O Estado-Maior das Forças Armadas da Ucrânia informou nesta quarta-feira que 28.300 soldados russos foram mortos no país desde o início da guerra, 400 apenas nas últimas 24 horas. A Rússia não confirma a informação. No balanço mais recente do ministério da Defesa do país, constam apenas informações do armamento militar ucraniano destruído pelas tropas russas.

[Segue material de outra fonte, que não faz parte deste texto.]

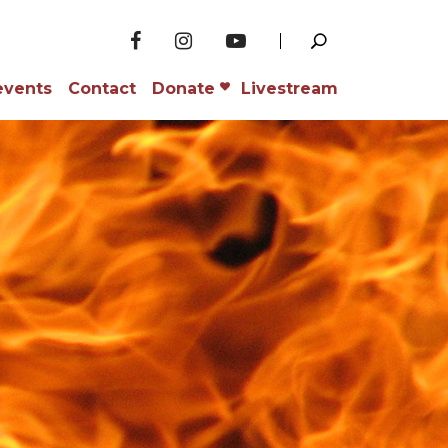
events
Contact
Donate
Livestream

As autoridades ucranianas também divulgaram uma lista do aparato que o Exército liderado por Vladimir Putin perdeu desde 24 de fevereiro:

1.251 tanques
3.043 veículos blindados
586 sistemas de artilharia
199 sistemas de foguetes de lançamento múltiplo
91 sistemas de defesa aérea
202 aviões de guerra
167 helicópteros
2.137 caminhões e caminhões-tanque
13 navios de guerra e barcos
102 mísseis de cruzeiro
441 drones
43 peças de equipamento especial

Batalha em Mariupol
O Ministério da Defesa da Rússia anunciou que 959 militares ucranianos que estavam na siderúrgica Azovstal, na cidade portuária de Mariupol, se renderam desde segunda-feira. O local era o último reduto de resitência ucraniana na região. A Rússia informou que que há 80 feridos no grupo. Ao todo, 51 precisavam de tratamento hospitalar e foram levados para Novoazovsk, em Donetsk, região controlada pela Rússia.

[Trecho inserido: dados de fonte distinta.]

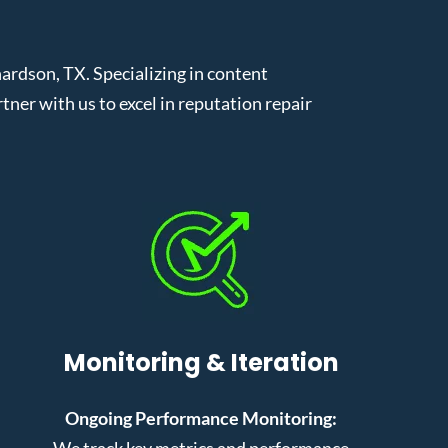
rdson, TX. Specializing in content
er with us to excel in reputation repair
Monitoring & Iteration
Ongoing Performance Monitoring:
We track key metrics and performance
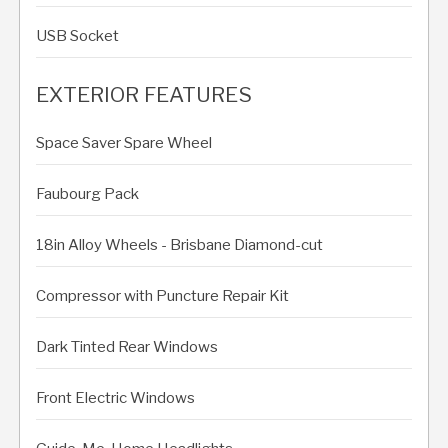
USB Socket
EXTERIOR FEATURES
Space Saver Spare Wheel
Faubourg Pack
18in Alloy Wheels - Brisbane Diamond-cut
Compressor with Puncture Repair Kit
Dark Tinted Rear Windows
Front Electric Windows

O Batalhão Azov, responsável por comandar a resistência na siderúrgica, é uma milícia armada formada em maio de 2014, nos primeiros movimentos da guerra civil iniciada no Leste da Ucrânia naquele mesmo ano. Um mês depois, em junho, participou da ofensiva para retomar Mariupol das forças separatistas, e foi incorporada à Guarda Nacional ucraniana em novembro daquele ano.

O batalhão também é conhecido por suas ligações com movimentos de extrema direita, e acusado de fazer apologia ao nazismo — a insígnia do Azov traz o chamado Wolfsangel, um símbolo histórico alemão e que está presente em parte da iconografia nazista.

Por 82 dias, as forças ucranianas, lideradas pelo Batalhão Azov, travaram um violento combate nos arredores do amplo complexo siderúrgico que, antes da guerra, era um dos maiores polos de produção do setor em toda a Europa. Além dos combatentes, centenas de civis se abrigaram na ampla rede de túneis e abrigos no local — há pouco mais de uma semana, todos foram retirados do local, em uma operação que contou, além do aval de Rússia e Ucrânia, com a coordenação da ONU e da Cruz Vermelha.